- [Transcribed page contents]:
::::::
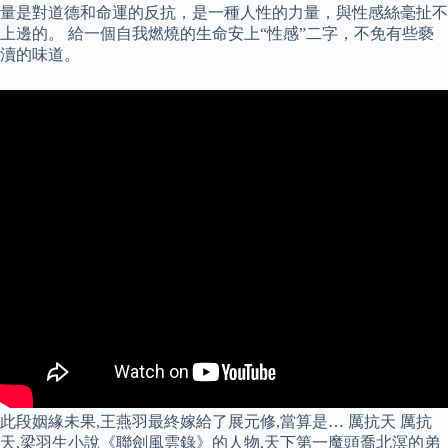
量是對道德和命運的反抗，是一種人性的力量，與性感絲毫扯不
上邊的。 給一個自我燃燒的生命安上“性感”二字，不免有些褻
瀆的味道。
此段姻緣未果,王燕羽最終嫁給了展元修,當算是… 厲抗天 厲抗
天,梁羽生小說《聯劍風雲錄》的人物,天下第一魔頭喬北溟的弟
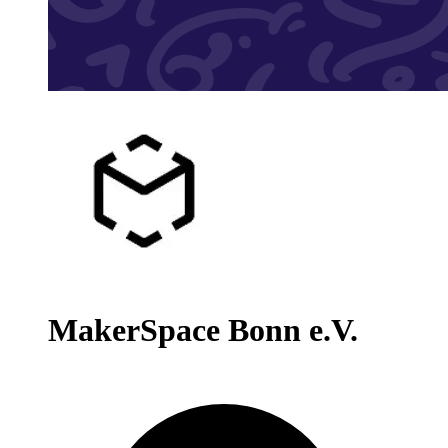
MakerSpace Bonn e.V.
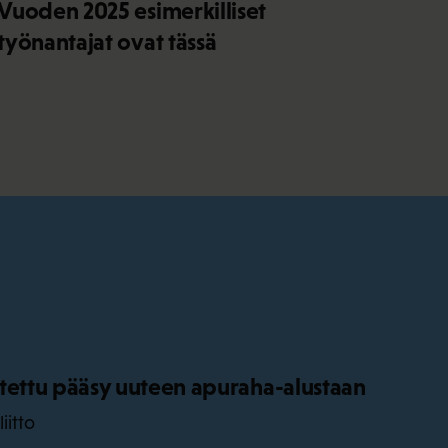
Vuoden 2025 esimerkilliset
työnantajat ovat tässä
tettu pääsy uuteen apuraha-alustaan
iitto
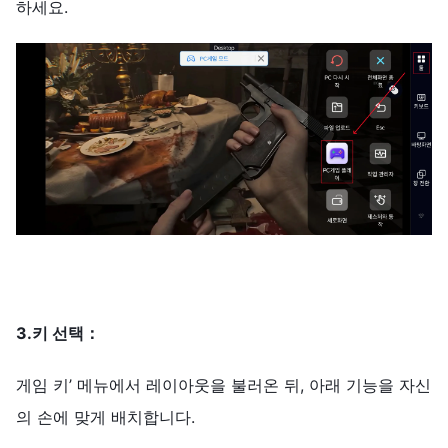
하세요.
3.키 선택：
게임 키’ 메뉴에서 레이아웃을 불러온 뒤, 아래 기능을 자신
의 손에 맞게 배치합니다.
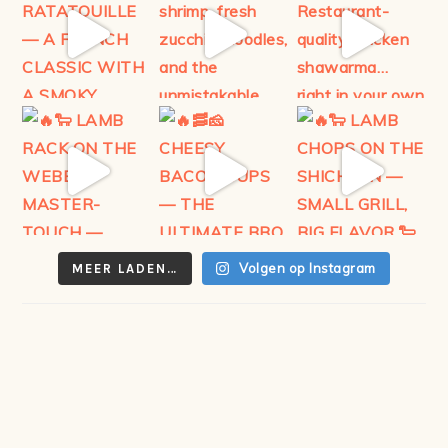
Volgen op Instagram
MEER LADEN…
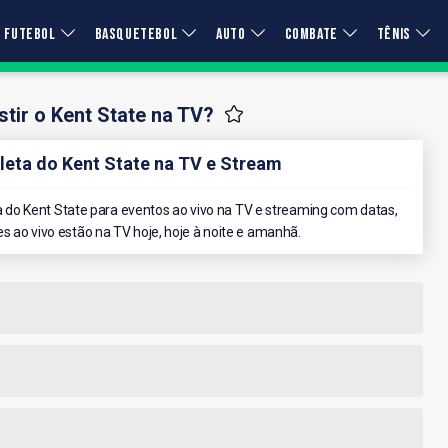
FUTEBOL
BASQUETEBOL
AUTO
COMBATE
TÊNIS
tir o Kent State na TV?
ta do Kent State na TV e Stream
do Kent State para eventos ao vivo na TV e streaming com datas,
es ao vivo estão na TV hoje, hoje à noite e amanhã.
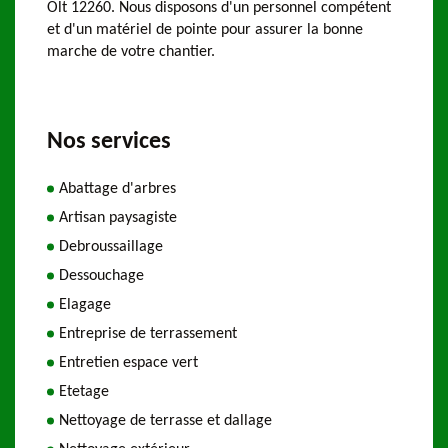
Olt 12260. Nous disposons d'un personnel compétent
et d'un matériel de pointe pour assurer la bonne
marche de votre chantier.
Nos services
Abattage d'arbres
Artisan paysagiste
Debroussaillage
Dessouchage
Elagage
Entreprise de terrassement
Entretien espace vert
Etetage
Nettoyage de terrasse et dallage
::::::
- [ACTIVITY]: Given the records above, return the lines starting at the one that holds "Vuoden 2025 esimerkilliset" and ending at the one that holds "es ao vivo estão", exactly, and nothing besides; leave every picture out.

- [RESULT FOR THIS EXERCISE]:
Vuoden 2025 esimerkilliset
työnantajat ovat tässä
tettu pääsy uuteen apuraha-alustaan
iitto
하세요.
3.키 선택：
게임 키’ 메뉴에서 레이아웃을 불러온 뒤, 아래 기능을 자신
의 손에 맞게 배치합니다.
Volgen op Instagram
MEER LADEN…
FUTEBOL
BASQUETEBOL
AUTO
COMBATE
TÊNIS
tir o Kent State na TV?
ta do Kent State na TV e Stream
do Kent State para eventos ao vivo na TV e streaming com datas,
es ao vivo estão na TV hoje, hoje à noite e amanhã.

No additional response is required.